Banish Execs (and families) To Corporate Headquarters.


Grunt Work

Stephen Pizzo is a financial journalist who lives in Sebastapol, California.


Treasury Secretary John Snow this week declared Americans should buckle up. The sluggish economy is about to shift into high gear. The unemployed should get their work clothes washed and pressed. American companies, Snow said, will soon be creating 200,000 jobs a month!

What Snow didn't mention was that a good hunk of those new jobs, should they actually materialize, might require a big pay cut and a very long commute.

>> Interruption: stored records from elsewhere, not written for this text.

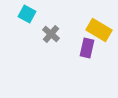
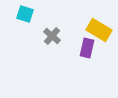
cyan square: moved 2 px left; rotated 12 degrees counterclockwise
gray cross: moved 1 px right, 2 px down
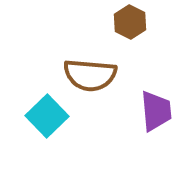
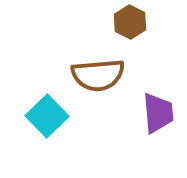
brown semicircle: moved 8 px right; rotated 10 degrees counterclockwise
purple trapezoid: moved 2 px right, 2 px down
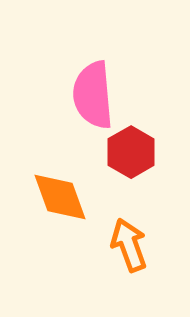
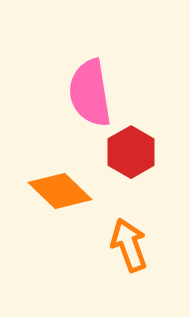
pink semicircle: moved 3 px left, 2 px up; rotated 4 degrees counterclockwise
orange diamond: moved 6 px up; rotated 26 degrees counterclockwise
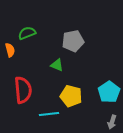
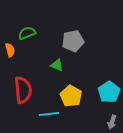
yellow pentagon: rotated 15 degrees clockwise
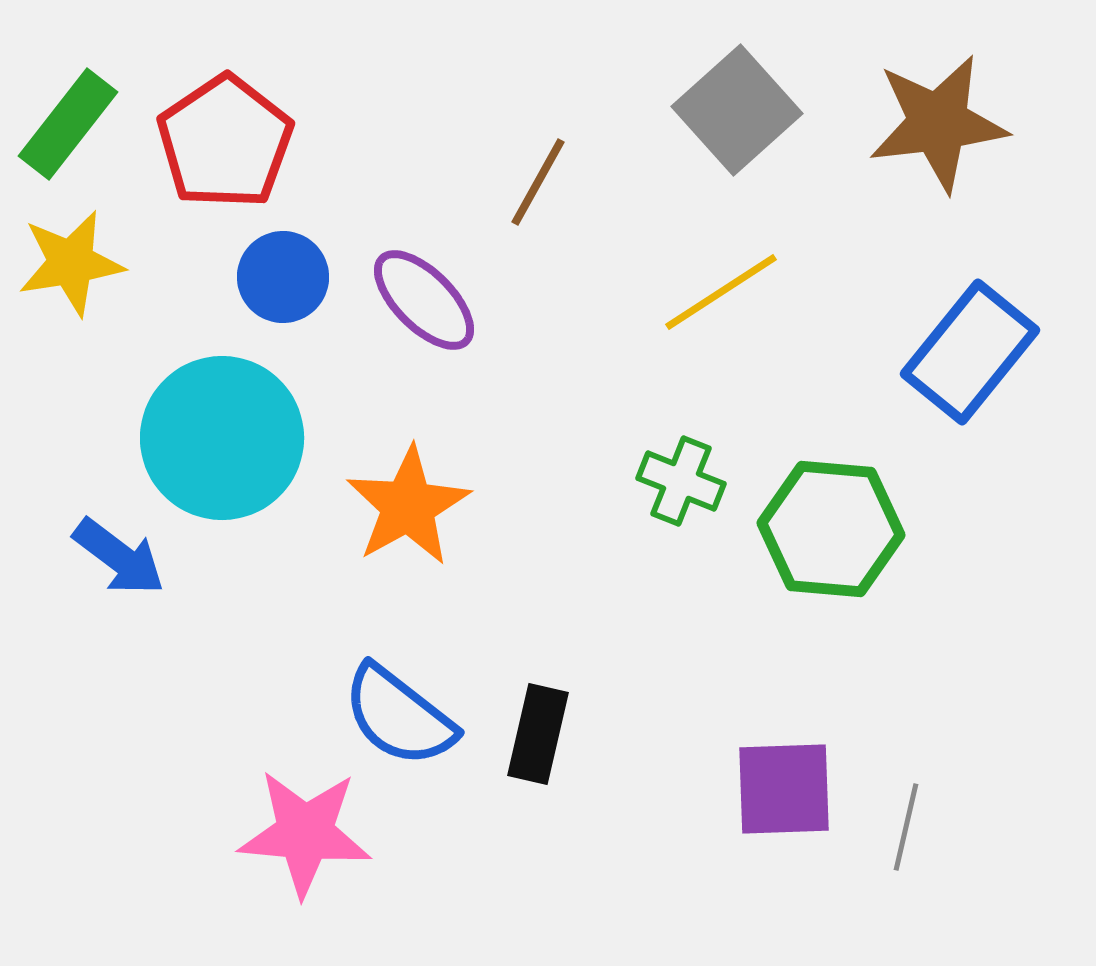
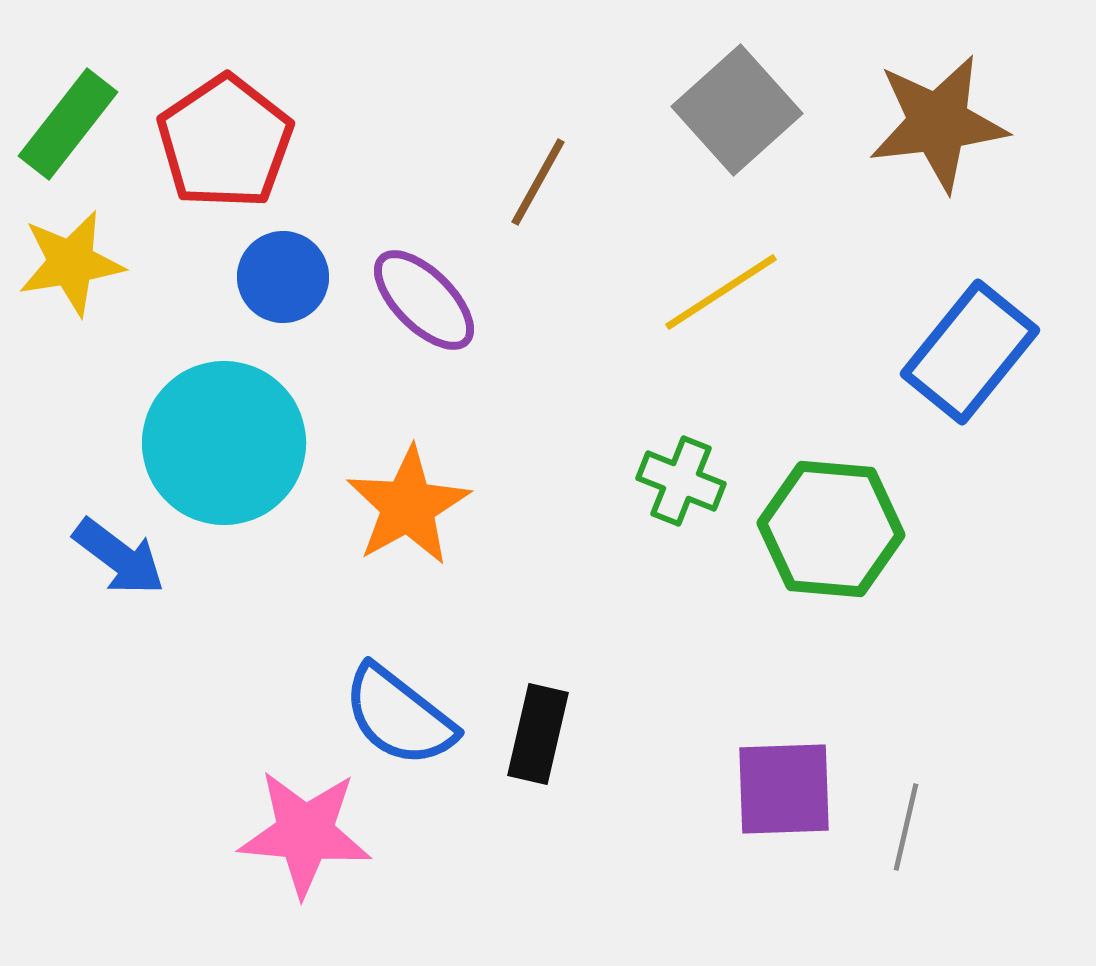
cyan circle: moved 2 px right, 5 px down
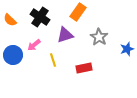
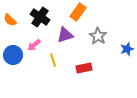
gray star: moved 1 px left, 1 px up
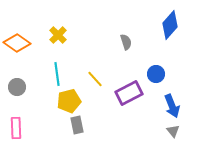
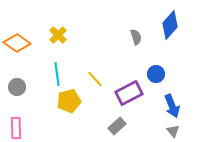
gray semicircle: moved 10 px right, 5 px up
gray rectangle: moved 40 px right, 1 px down; rotated 60 degrees clockwise
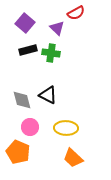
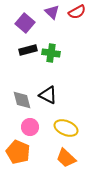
red semicircle: moved 1 px right, 1 px up
purple triangle: moved 5 px left, 16 px up
yellow ellipse: rotated 20 degrees clockwise
orange trapezoid: moved 7 px left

Since President Bush took office nearly three million American workers have lost their jobs. While proponents of free trade contend there is absolutely no connection, the number of domestic jobs lost nearly matches the number of jobs that U.S. firms moved offshore during the same period. (Note: Remember the U.S. economy must create 150,000 jobs each month just to absorb immigration and natural population growth.)

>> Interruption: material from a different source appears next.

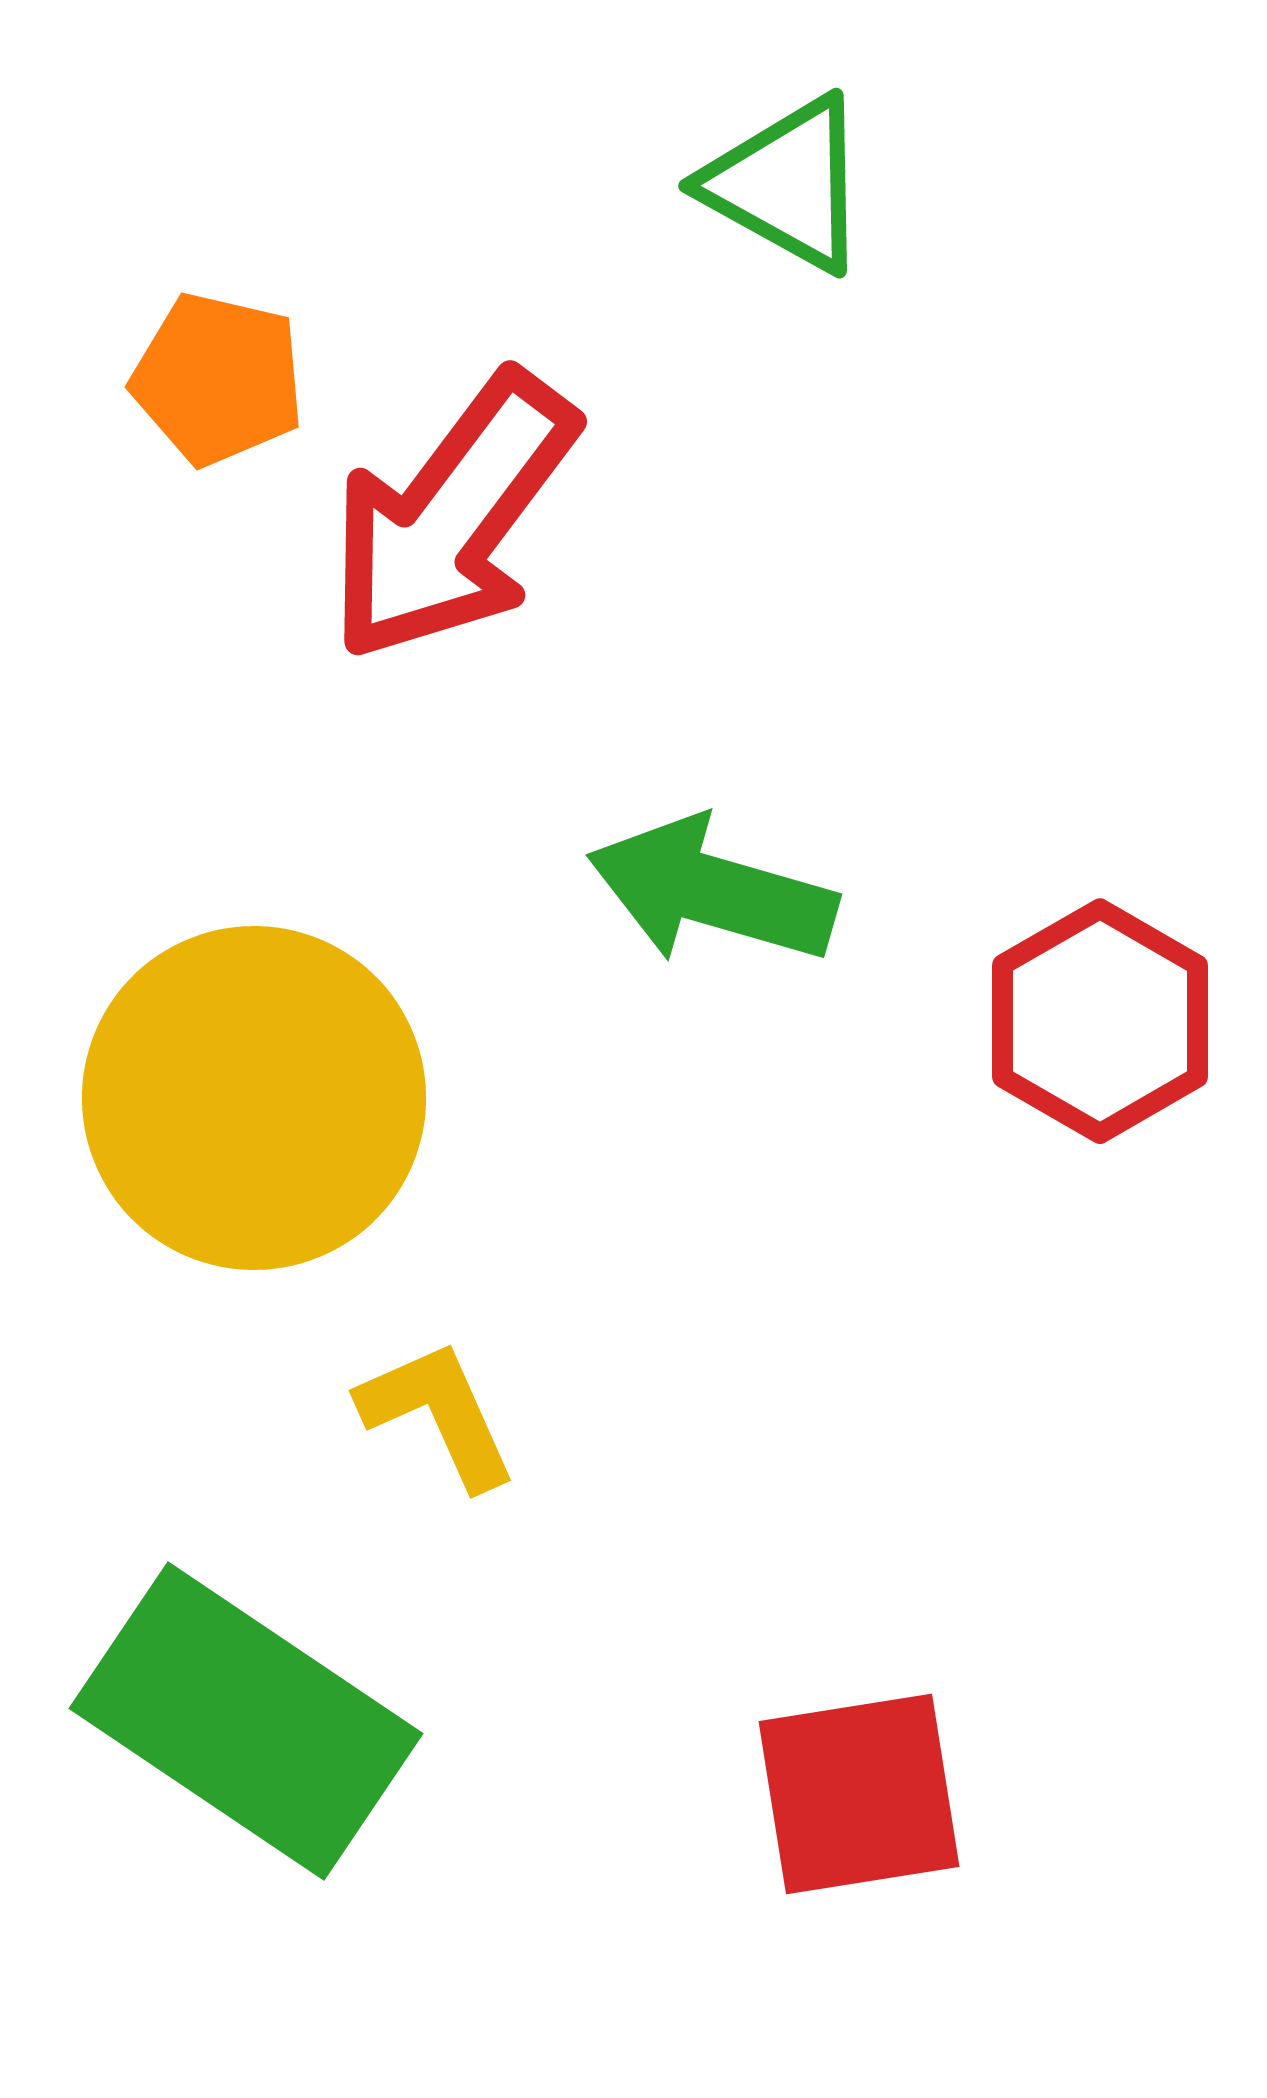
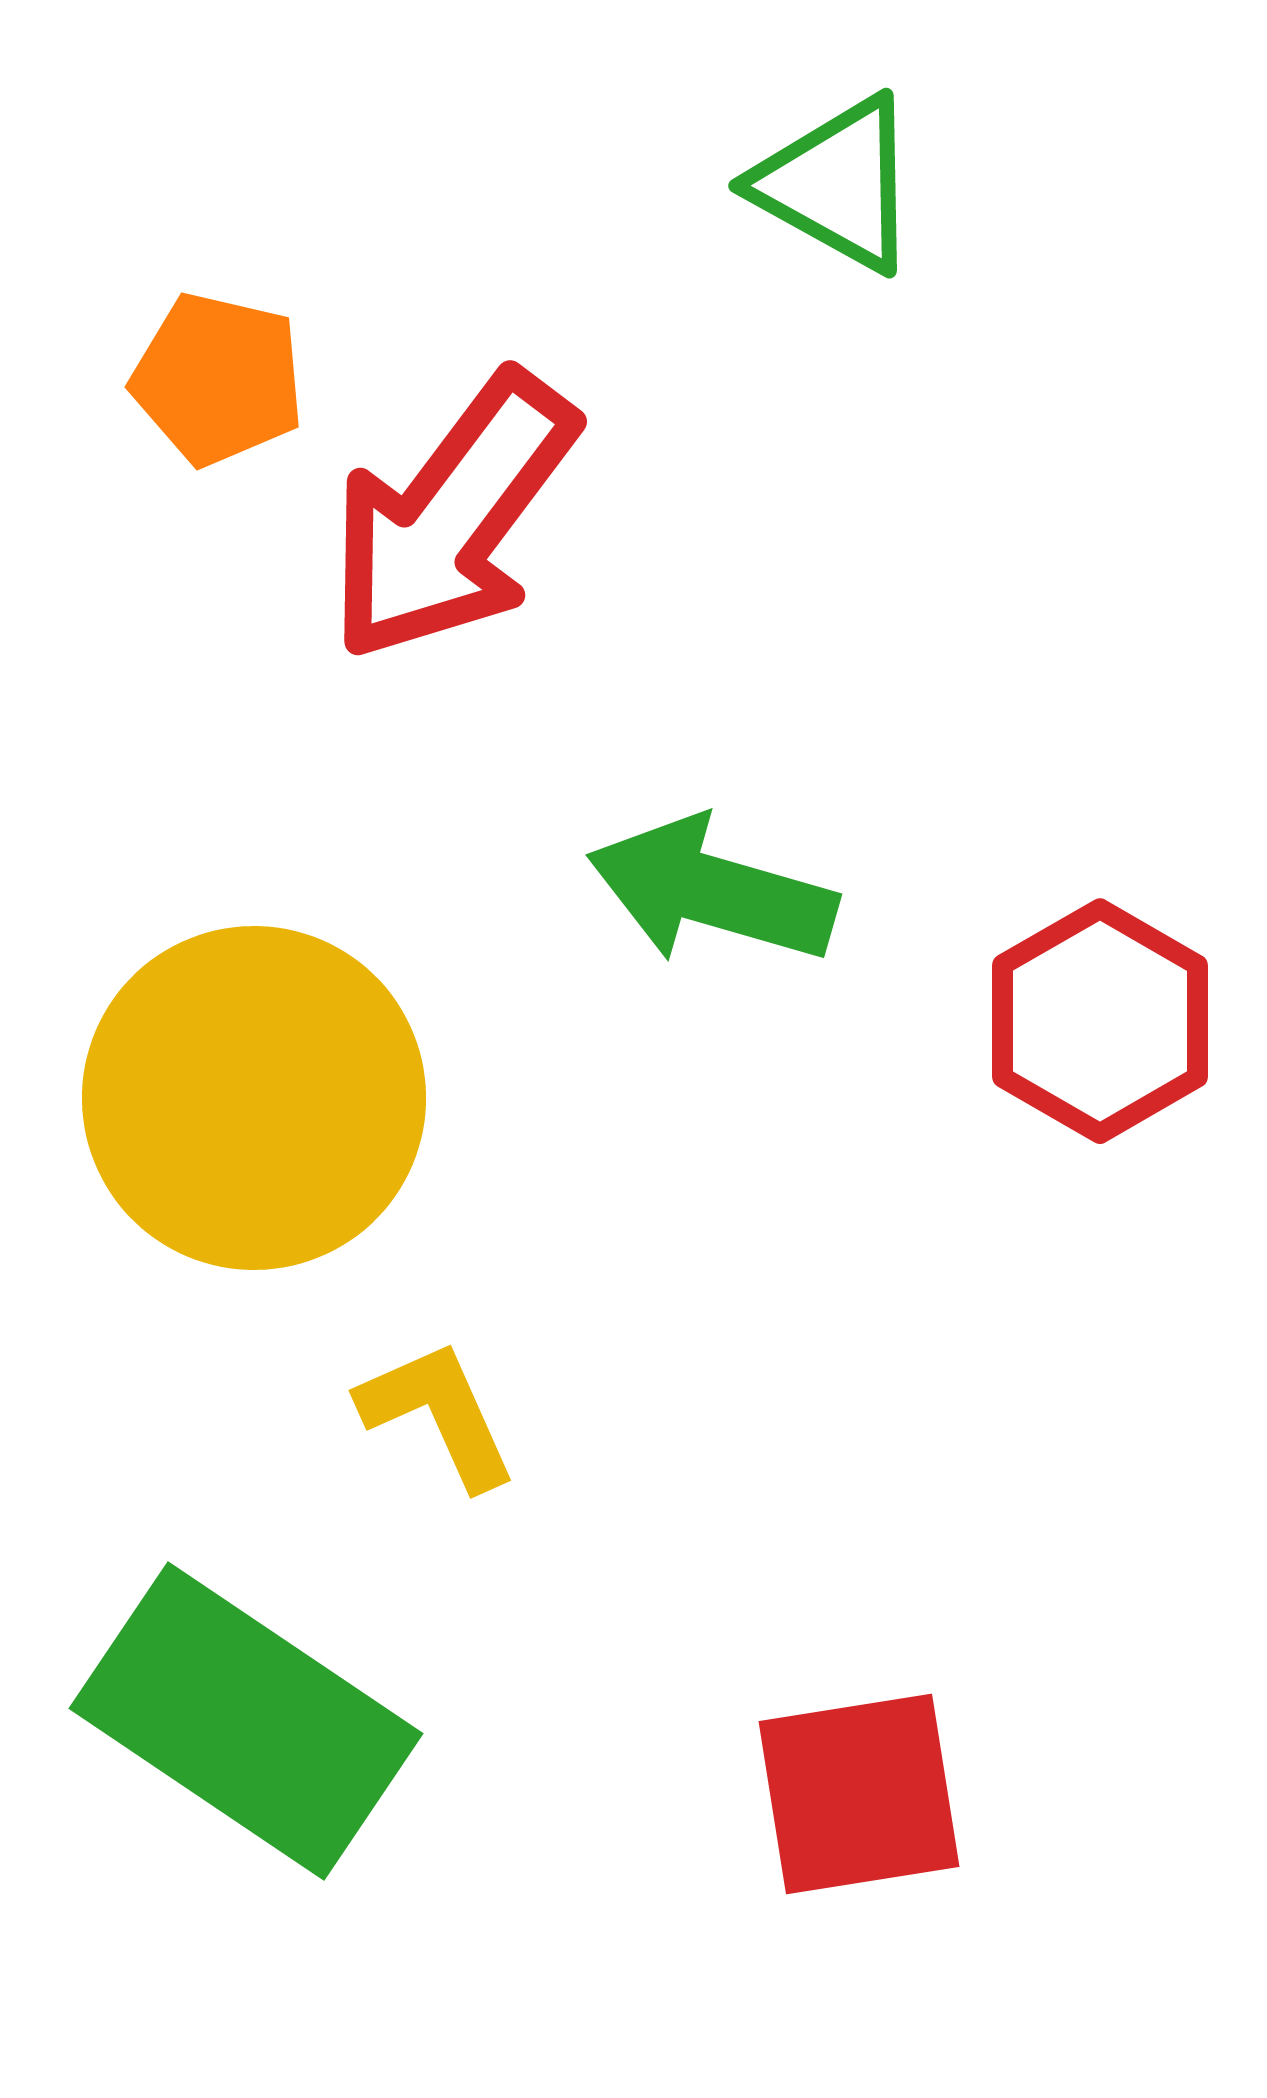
green triangle: moved 50 px right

In recent years, the public's attention has largely focused on two wars, economic recession and corporate scandals. But behind these headlines a deep and profound change has occurred in the basics of the domestic and global economy. A robust and unsupervised worldwide labor trading floor has emerged, where higher-wage U.S. jobs are bartered with developing nations in return for low wage, low tax, unregulated workplaces. And the backlash is a lack of good new jobs at home.

"For a long time, you had a group in the United States, white-collar service workers, who could enjoy some of the benefits of free trade—lower prices for clothing, for example—but felt themselves immune from the downside. Now they realize that's not always true," said Josh Bivens, an economist with the Economic Policy Institute.

This globalizing is proving to be capitalism in its rawest form—a true marketplace—not government, unions or the courts—that determines where new jobs are created and how much worker's labor is worth.

American companies, under pressure from Wall Street to maximize returns by keeping costs low, have responded enthusiastically to this opportunity. Forrester Research has predicted the United States will lose at least another 3.3 million jobs to lower-wage countries over the next few years—along with the $136 billion in wages that would have gone into the pockets of American workers. What's different this time, however, is the jobs moving overseas will not be just in manufacturing but will also be skilled, white-collar jobs.

This trend began back in the mid-1990s. Then, Americans were mesmerized by the Internet and the related technology-sector bubble. At the time, newspapers contained regular reports of vintage U.S. manufacturers shuttering factories and moving to the Philippines or China in search of cheaper labor. But politicians and economists assured us that these were just transitional dislocations. Those were "old economy" jobs, they said, saying a "new economy," with new jobs and new wealth, was ascendant.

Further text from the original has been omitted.